In real chips, utilization is rarely exposed as a single number. Instead, architects infer it using performance counters, stall analysis, and activity factors across compute units. A classic example is the TPU v1 paper, where the authors show that achieving high utilization of the 256×256 systolic array was critical to performance. They analyze how different workloads map to the array and highlight cases where underutilization leads to significant efficiency loss.

Concept 2: Throughput

Quick Takes

What is it?

The number of useful operations completed per unit time.

In our cooking analogy, this is the number of eggs you can boil per hour.

Why does it matter?

Throughput directly determines how fast an algorithm completes. If more operations are finished per unit time, the total execution time is lower.

When does it not matter as much?

In many systems, overall throughput is limited by the slowest component. Even if one part of the system achieves very high throughput, it may not translate into end-to-end performance improvements.

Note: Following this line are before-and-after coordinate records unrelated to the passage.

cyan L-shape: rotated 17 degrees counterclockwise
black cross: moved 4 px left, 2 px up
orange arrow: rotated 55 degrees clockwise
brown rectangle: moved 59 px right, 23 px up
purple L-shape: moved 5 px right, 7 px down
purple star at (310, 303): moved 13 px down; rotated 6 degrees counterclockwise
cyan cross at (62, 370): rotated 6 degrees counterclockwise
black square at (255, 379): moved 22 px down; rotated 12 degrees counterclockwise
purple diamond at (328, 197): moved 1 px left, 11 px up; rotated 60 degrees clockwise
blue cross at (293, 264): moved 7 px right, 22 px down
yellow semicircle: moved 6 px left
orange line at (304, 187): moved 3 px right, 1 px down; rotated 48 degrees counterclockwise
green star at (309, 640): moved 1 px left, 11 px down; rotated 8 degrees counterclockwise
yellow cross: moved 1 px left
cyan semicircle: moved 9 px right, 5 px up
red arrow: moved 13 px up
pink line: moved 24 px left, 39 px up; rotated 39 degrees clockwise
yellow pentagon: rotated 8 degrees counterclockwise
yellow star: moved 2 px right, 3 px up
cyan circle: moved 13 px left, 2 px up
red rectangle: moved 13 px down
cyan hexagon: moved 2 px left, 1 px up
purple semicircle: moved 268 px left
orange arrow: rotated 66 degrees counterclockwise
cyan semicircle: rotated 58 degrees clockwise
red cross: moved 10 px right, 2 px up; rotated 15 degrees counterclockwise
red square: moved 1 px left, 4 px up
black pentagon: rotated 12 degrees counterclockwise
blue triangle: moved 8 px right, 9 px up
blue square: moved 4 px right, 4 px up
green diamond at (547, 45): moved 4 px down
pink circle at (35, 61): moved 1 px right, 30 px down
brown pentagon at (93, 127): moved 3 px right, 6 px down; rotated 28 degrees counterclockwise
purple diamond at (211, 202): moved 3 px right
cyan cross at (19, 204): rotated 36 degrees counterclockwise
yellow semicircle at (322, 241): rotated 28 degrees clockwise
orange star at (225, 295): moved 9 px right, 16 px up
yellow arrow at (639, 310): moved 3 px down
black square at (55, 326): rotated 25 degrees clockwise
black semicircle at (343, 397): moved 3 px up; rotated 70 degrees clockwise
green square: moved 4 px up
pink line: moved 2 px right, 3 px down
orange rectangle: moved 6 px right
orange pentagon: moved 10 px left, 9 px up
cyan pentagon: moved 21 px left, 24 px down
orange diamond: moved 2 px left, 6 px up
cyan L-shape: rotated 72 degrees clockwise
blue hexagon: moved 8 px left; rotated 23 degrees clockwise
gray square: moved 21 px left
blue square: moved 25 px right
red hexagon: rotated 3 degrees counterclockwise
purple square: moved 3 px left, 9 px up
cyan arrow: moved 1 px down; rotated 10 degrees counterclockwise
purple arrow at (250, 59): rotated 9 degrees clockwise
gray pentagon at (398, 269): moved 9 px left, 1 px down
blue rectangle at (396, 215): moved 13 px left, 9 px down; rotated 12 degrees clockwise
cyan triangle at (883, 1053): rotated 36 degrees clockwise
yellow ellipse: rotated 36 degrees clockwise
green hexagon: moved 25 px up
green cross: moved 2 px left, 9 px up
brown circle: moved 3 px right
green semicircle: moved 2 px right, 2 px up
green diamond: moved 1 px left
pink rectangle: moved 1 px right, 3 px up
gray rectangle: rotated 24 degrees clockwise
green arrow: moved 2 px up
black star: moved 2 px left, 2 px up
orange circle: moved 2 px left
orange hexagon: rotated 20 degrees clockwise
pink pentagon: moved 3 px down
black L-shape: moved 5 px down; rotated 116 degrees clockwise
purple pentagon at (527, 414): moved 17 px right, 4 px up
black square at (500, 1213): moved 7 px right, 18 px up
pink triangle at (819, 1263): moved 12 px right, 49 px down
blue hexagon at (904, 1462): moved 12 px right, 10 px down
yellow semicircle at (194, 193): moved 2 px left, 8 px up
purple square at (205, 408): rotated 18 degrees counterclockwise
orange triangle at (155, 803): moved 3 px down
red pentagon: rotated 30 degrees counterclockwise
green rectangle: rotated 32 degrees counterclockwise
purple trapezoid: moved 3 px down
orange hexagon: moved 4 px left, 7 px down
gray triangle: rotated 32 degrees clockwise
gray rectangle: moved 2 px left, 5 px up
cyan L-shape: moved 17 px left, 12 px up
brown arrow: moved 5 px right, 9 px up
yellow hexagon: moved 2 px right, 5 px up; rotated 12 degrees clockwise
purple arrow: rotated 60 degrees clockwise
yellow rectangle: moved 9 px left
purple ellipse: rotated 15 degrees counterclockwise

Custom accelerators are typically designed to maximize throughput. However, understanding what limits that throughput is just as important.

From Throughput to the Roofline Model

So far, we have treated throughput as a single number. In reality, it is constrained by two fundamental limits:

How fast the hardware can compute
How fast data can be moved to and from the hardware

The roofline model captures both of these limits in a single diagram, which is why it is a better representation of our throughput analysis.

In our cooking analogy, the number of eggs you can boil per hour is not just determined by how many burners your stove has. It is also limited by how quickly you can bring water, eggs, and utensils to the stove. If you have many burners but can only carry a few eggs at a time, most burners will sit idle. On the other hand, if you can supply eggs very quickly but only have a small stove, the burners themselves become the bottleneck.

TinyXPU Roofline Model

Vertical Axis: Peak Throughput

For a systolic array, if the workload fully utilizes the array, the peak compute throughput is:

\(\text{Throughput}_{\text{max}} = R \times C\)

For our 16×16 array, this gives a peak of 256 MACs per cycle. However, if the weight matrix is smaller than the array, only K×N PEs perform useful work. This represents the vertical axis of our roofline model.

Horizontal Axis: Arithmetic intensity

Arithmetic intensity is the number of MACs executed for each byte of data read from the memory. For our matrix multiplication example:

Weights are loaded once: K×N bytes (we ignore this as batch size is usually large)
Inputs contribute: M×K bytes
Outputs contribute M×N values, each 4 bytes (we assume output values are 32-bit integers)

This gives:

\(\text{Total Bytes} = M \times (K + 4N)\)

\(\text{Total MACs} = M \times K \times N\)

So, the arithmetic intensity (AI) becomes:

\(\text{AI} = \frac{K \times N}{K + 4N}\)

Roofline Plot

Based on the definitions above, the roofline plot for TinyXPU is shown here:

Each point on the plot represents a specific workload running on the hardware. The horizontal axis is arithmetic intensity and the peak throughput. The roofline plot also includes two lines which are important:

The horizontal line represents the peak compute capability of the hardware
The sloped lines represent memory bandwidth limits

Several insights emerge from this single diagram:

If the weight matrix is smaller than the array, peak compute throughput cannot be reached due to underutilization (this aligns with our earlier analysis on PE utilization.)
Among shapes with the same number of weights, taller matrices perform better than wider ones. This happens for two reasons:
- Idle rows waste more hardware than idle columns
- Output traffic scales with N, and outputs are larger in size

The 4×16 shape is more bandwidth-limited than 16×4, since it produces more output data
Most configurations in this example are memory-bound unless bandwidth exceeds 64 bytes per cycle (which is rare in CPU L1 caches as seen from this post on min{power})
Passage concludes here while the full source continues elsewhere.